Constipation is one of the most common problems in people with palliative care needs and can
cause extreme suffering, both physical and psychological. Constipation is often preventable by
correct prescribing at the appropriate time.
2. Guideline management principles and goals
Thorough assessment and examination of the person including; rectal exam, medication,
review and assessment for obstruction. Abdominal X-ray may be helpful.
People can become agitated, confused and delirious because they are constipated.
Review regularly aiming for a bowel motion every two to three days regardless of oral intake.
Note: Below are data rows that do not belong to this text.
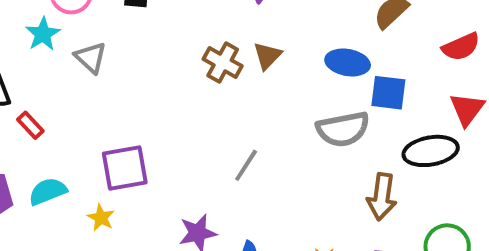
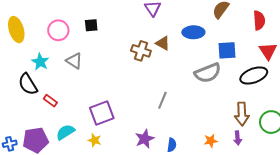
cyan star: (43, 34) -> (40, 62), moved
red semicircle: (461, 47) -> (259, 20), turned -60
brown triangle: (267, 56) -> (163, 43), turned -35
blue ellipse: (348, 62) -> (193, 32), moved
brown arrow: (382, 197) -> (242, 114), moved

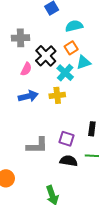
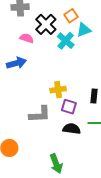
pink semicircle: (26, 69) -> (27, 38), turned -96
yellow cross: (57, 95) -> (58, 90), moved
blue arrow: (28, 96) -> (16, 63), moved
Consider escalation of treatment if bowels not open for two days.
Normal bowel movements are aided by adequate hydration, mobility, privacy and nutrition.
Choice of natural aperients may be helpful and reduce medication need e.g. prunes, kiwifruit,
Kiwi Crush, herbal products and juices – if accepted and tolerated.
In the last days of life, it may not be appropriate to treat constipation.
Laxatives should be prescribed at the time of prescribing opioids.
Lactulose should not be used in people who have poor fluid intake and is often poorly
tolerated in very ill patients. It is not the drug of first choice.
Avoid oil enemas in people with a stoma as this effects adherence of appliances.
Avoid phosphate-containing products in patients with end-stage renal failure.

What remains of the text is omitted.